MELBOURNE ART BOOK FAIR
18 – 28 MAY 2023
In 2023, the first weekend sees the popular Stallholder Fair held at NGV’s Great Hall featuring the work of artists, designers and publishers. Throughout the festival, satellite events will take place in bookshops, galleries, libraries, community centres, public gardens and design studios around metropolitan Melbourne and regional Victoria. Applications to participate in MABF 2023 are now open.
2023 THEMES
Melbourne Design Week celebrates the potential of design to transform our environment – from the inside our homes to the entire planet – with the call-for-action for individuals and organisations to ‘Design the world you want’. This provocation asks designers to think outside the status quo in order to face the multiple challenges that encircle us: loneliness, climate disasters, social inequity, and the cost-of-living. Each year, three pillars sit under this call-to-action to address the ever-changing opportunities and challenges that designers face.
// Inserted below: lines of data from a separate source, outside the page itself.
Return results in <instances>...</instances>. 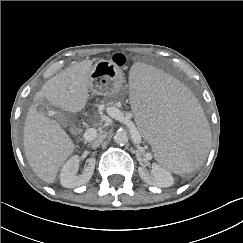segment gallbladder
I'll return each instance as SVG.
<instances>
[{
	"instance_id": "1",
	"label": "gallbladder",
	"mask_w": 243,
	"mask_h": 243,
	"mask_svg": "<svg viewBox=\"0 0 243 243\" xmlns=\"http://www.w3.org/2000/svg\"><path fill=\"white\" fill-rule=\"evenodd\" d=\"M35 106L38 112L46 114L51 120H57L63 127L67 126V115L60 112L50 103L38 102Z\"/></svg>"
}]
</instances>
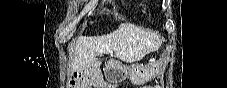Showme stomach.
Wrapping results in <instances>:
<instances>
[{"label":"stomach","mask_w":227,"mask_h":88,"mask_svg":"<svg viewBox=\"0 0 227 88\" xmlns=\"http://www.w3.org/2000/svg\"><path fill=\"white\" fill-rule=\"evenodd\" d=\"M161 66L160 60H153L146 65H123L119 60L110 59L106 64V75L113 83H120L130 78L133 84L142 85L159 74Z\"/></svg>","instance_id":"stomach-1"}]
</instances>
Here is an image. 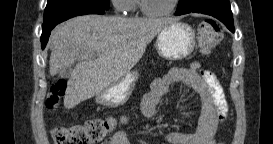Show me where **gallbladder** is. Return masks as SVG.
<instances>
[{
  "mask_svg": "<svg viewBox=\"0 0 273 144\" xmlns=\"http://www.w3.org/2000/svg\"><path fill=\"white\" fill-rule=\"evenodd\" d=\"M72 65H67L66 68H64L63 71H61L60 80H69V76L71 75V72L73 71Z\"/></svg>",
  "mask_w": 273,
  "mask_h": 144,
  "instance_id": "bac80fb5",
  "label": "gallbladder"
}]
</instances>
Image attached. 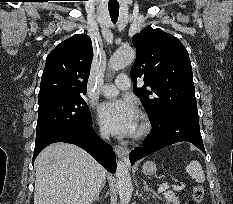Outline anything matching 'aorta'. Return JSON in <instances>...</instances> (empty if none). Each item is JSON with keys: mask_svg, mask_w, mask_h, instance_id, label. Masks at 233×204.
Segmentation results:
<instances>
[{"mask_svg": "<svg viewBox=\"0 0 233 204\" xmlns=\"http://www.w3.org/2000/svg\"><path fill=\"white\" fill-rule=\"evenodd\" d=\"M135 51L131 47H121L115 51L109 61L112 70H120L130 65L135 59ZM117 187L121 204H129L132 197V182L125 160L117 161Z\"/></svg>", "mask_w": 233, "mask_h": 204, "instance_id": "1", "label": "aorta"}]
</instances>
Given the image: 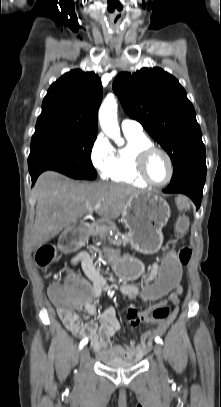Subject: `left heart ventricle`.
Segmentation results:
<instances>
[{"instance_id": "b2bd125f", "label": "left heart ventricle", "mask_w": 221, "mask_h": 407, "mask_svg": "<svg viewBox=\"0 0 221 407\" xmlns=\"http://www.w3.org/2000/svg\"><path fill=\"white\" fill-rule=\"evenodd\" d=\"M150 178L155 182H164L169 176V164L161 153H154L147 165Z\"/></svg>"}]
</instances>
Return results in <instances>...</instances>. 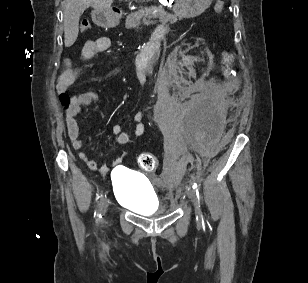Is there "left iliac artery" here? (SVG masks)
I'll return each mask as SVG.
<instances>
[{"label":"left iliac artery","mask_w":308,"mask_h":283,"mask_svg":"<svg viewBox=\"0 0 308 283\" xmlns=\"http://www.w3.org/2000/svg\"><path fill=\"white\" fill-rule=\"evenodd\" d=\"M192 187H193V189L195 190L196 195H197V197H198V199H199V190H198V185L194 182V183H193V185H192ZM202 219H203V218H202Z\"/></svg>","instance_id":"obj_1"}]
</instances>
In 2023, these pillars are transparency, currency and legacy, which ask participants to think over time and scale to design the world they want.
TRANSPARENCY
With the complex challenges that surround us, the world demands an openness in how designers work in order to involve more people, and things, in problem-solving. This pillar asks designers to unveil their design processes, share knowledge and engage with the agency of others. It also demands that designers be honest and responsible with the materials they use: from its extraction to its afterlife.
CURRENCY
Currency is a medium of exchange that prioritises an economic value. Financial currency constructs the world, but this value is artificial and assumed. There are many other values to consider, such as social, environmental, cultural, natural and political currency. This pillar explores how designers are rewiring systems of exchange to define what is a current value.
LEGACY
Design reinvents itself for the market: The search for innovation can be transformational. It’s also an opportunity to give up bad habits. But underpinning every brand, service, product and object is the continuation of a particular value that transcends time. This can be financial or material, but it could also be an ethical position. Designing for legacy ensures that impact of design lasts long after we are gone. What kind of ancestor do you want to be?